Exercise brief: Word for word, restate the lines of the data below between those holding "Добавить в корзину" and "функционалност, което позволява на", inclusive; pictures do not belong in the copy.
>>>
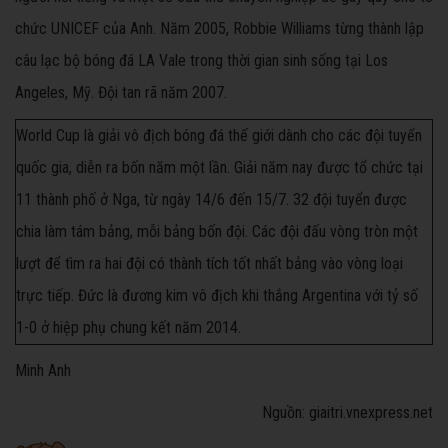
chức UNICEF của Anh. Năm 2005, Robbie Williams từng thành lập
câu lạc bộ bóng đá LA Vale trong thời gian sinh sống tại Los
Angeles, Mỹ. Đội tan rã năm 2007.
World Cup là giải vô địch bóng đá thế giới dành cho các đội tuyển
quốc gia, diễn ra bốn năm một lần. Giải năm nay được tổ chức tại
11 thành phố ở Nga, từ ngày 14/6 đến 15/7. 32 đội tuyển được
chia làm tám bảng, mỗi bảng bốn đội. Các đội đấu vòng tròn một
lượt để tìm ra hai đội có thành tích tốt nhất bảng vào vòng loại
trực tiếp. Đức là đương kim vô địch khi thắng Argentina với tỷ số
1-0 ở hiệp phụ chung kết năm 2014.
Minh Anh
Nguồn: giaitri.vnexpress.net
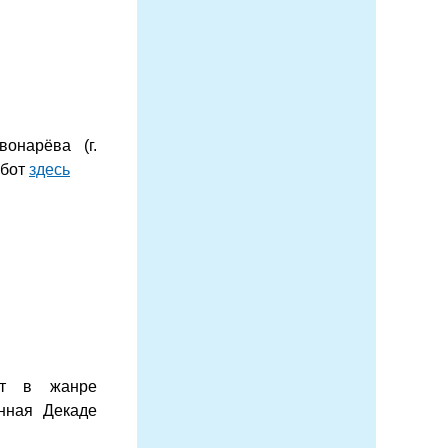
онарёва (г.
абот
здесь
от в жанре
енная Декаде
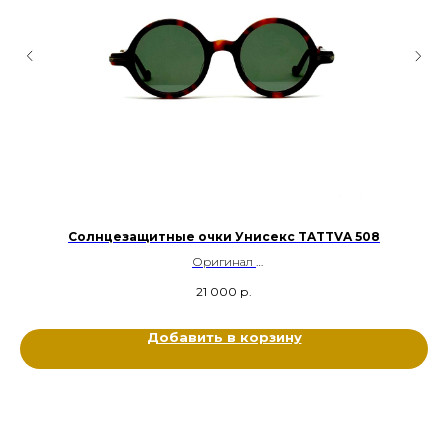
Солнцезащитные очки Унисекс TATTVA 508
Оригинал
Ацетат, Металл Титан
21 000
р.
Цвет: Черепаховый, Медный
Размер: 44-21-140
Добавить в корзину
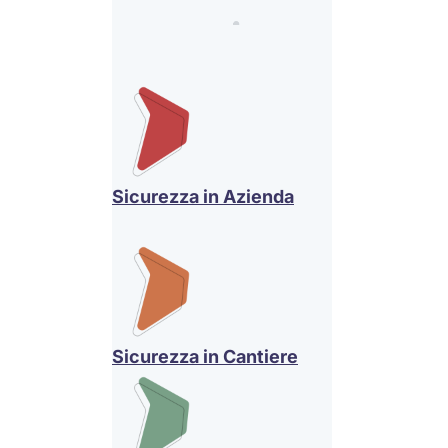
Sicurezza in Azienda
Sicurezza in Cantiere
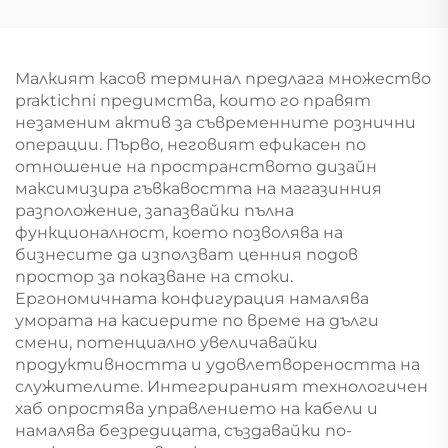
Малкият касов терминал предлага множество
praktichni предимства, които го правят
незаменим актив за съвременните рознични
операции. Първо, неговият ефикасен по
отношение на пространството дизайн
максимизира гъвкавостта на магазинния
разположение, запазвайки пълна
функционалност, което позволява на
бизнесите да използват ценния подов
простор за показване на стоки.
Ергономичната конфигурация намалява
умората на касиерите по време на дълги
смени, потенциално увеличавайки
продуктивността и удовлетвореността на
служителите. Интегрираният технологичен
хаб опростява управлението на кабели и
намалява безредицата, създавайки по-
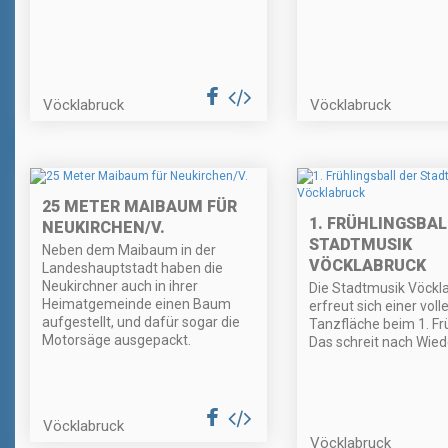
Vöcklabruck
Vöcklabruck
25 METER MAIBAUM FÜR
1. FRÜHLINGSBAL
NEUKIRCHEN/V.
STADTMUSIK
Neben dem Maibaum in der
VÖCKLABRUCK
Landeshauptstadt haben die
Neukirchner auch in ihrer
Die Stadtmusik Vöckl
Heimatgemeinde einen Baum
erfreut sich einer voll
aufgestellt, und dafür sogar die
Tanzfläche beim 1. Frü
Motorsäge ausgepackt.
Das schreit nach Wied
Vöcklabruck
Vöcklabruck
<<<
Solution for this problem:
Добавить в корзину
Sicurezza in Azienda
Sicurezza in Cantiere
Малкият касов терминал предлага множество
praktichni предимства, които го правят
незаменим актив за съвременните рознични
операции. Първо, неговият ефикасен по
отношение на пространството дизайн
максимизира гъвкавостта на магазинния
разположение, запазвайки пълна
функционалност, което позволява на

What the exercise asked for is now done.